Alison is a freelance journalist who writes about people, business and management issues. She spent 20 years on the staff of the Financial Times, as a news editor, reporter and feature writer. She contributes regularly to the FT, and also writes for business school publications.
As the FT's Management Writer from 1998-2006, Alison built the newspaper's global coverage of corporate responsibility and women's progress in the corporate world.
She has written a number of series on business ethics and on the ageing workforce, and led special reports, including Responsible Business, Business and Diversity and Business and Development. In 2004, she and the FT features team won The Conference Board Europe's first media award "for having raised awareness and public consciousness of the issues of diversity and work-life balance".
Alison has interviewed many leading figures, including Al Gore, Carly Fiorina (then CEO of Hewlett-Packard), Niall FitzGerald (then chairman of Unilever), Stelios Haji Ioannou, Sir Terry Leahy (Tesco), Lord Chris Patten, Dame Stella Rimington (former head of MI5), Sir Stuart Rose (Marks & Spencer), and Daniel Vasella (CEO of Novartis).

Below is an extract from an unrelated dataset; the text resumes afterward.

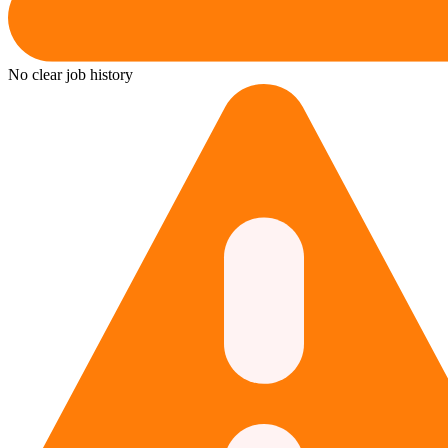
No clear job history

In her earlier FT career, Alison was responsible for editorial coverage of world stock markets at the time of the 1987 global crash and was food and agriculture correspondent at the height of the crises over BSE and GM foods.
Before joining the FT, she was a correspondent with Reuters, the international news agency, in London and Paris, having trained in journalism on the Liverpool Daily Post & Echo.